While Baloch tribes that settled in Sindh and Punjab centuries ago have produced two presidents in form of Farooq Leghari and Asif Zardari, this elite success has done little for Balochistan itself. Most Baloch remain marginalised, caught between a crumbling tribal hierarchy and a state that governs by neglect.


As Lieven observes in his work, modern Baloch nationalism is shaped as much by myth as by memory. Mir Chakar’s short-lived confederacy in the 15th century and the 17th-century Khanate of Kalat serve as totems of a lost sovereignty. Baloch nationalists insist Kalat was a quasi-independent entity akin to Nepal, and not merely a princely state like those integrated into India and Pakistan post-1947. The Pakistani state disagrees and has often unleashed to back its claim.

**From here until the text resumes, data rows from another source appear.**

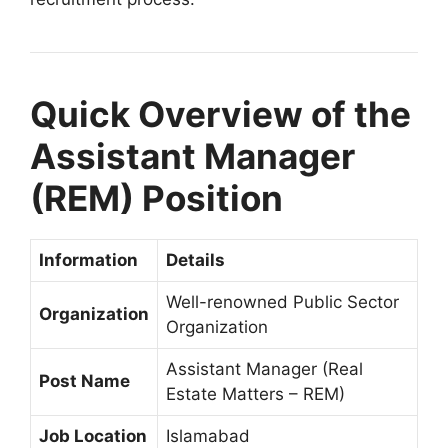
Quick Overview of the
Assistant Manager
(REM) Position
Information
Details
Well-renowned Public Sector
Organization
Organization
Assistant Manager (Real
Post Name
Estate Matters – REM)
Job Location
Islamabad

A significant portion of ethnic Baloch live across the frontier in Iran, where the Sunni-majority population suffers under the Shia theocracy. This has led to calls for a ‘Greater Balochistan’ encompassing parts of Iran, Afghanistan and Pakistan, says Lieven. The Iranian Baloch insurgent group Jundallah has operated with support from tribes straddling the Pakistani border - smugglers, gunrunners and middlemen in a heroin pipeline stretching from Afghanistan to the Gulf. Islamabad and Tehran alike suspect that Western intelligence has flirted with Jundallah to pressure Iran over its nuclear ambitions.


But allegiances in this arid borderland are fluid: the same routes used for heroin and insurgents also carry weapons and recruits to the Taliban and al-Qaeda. Pakistan’s treatment of the Baloch has lacked both imagination and generosity. And in a region where tribal memory stretches back centuries, injustices are not easily forgotten.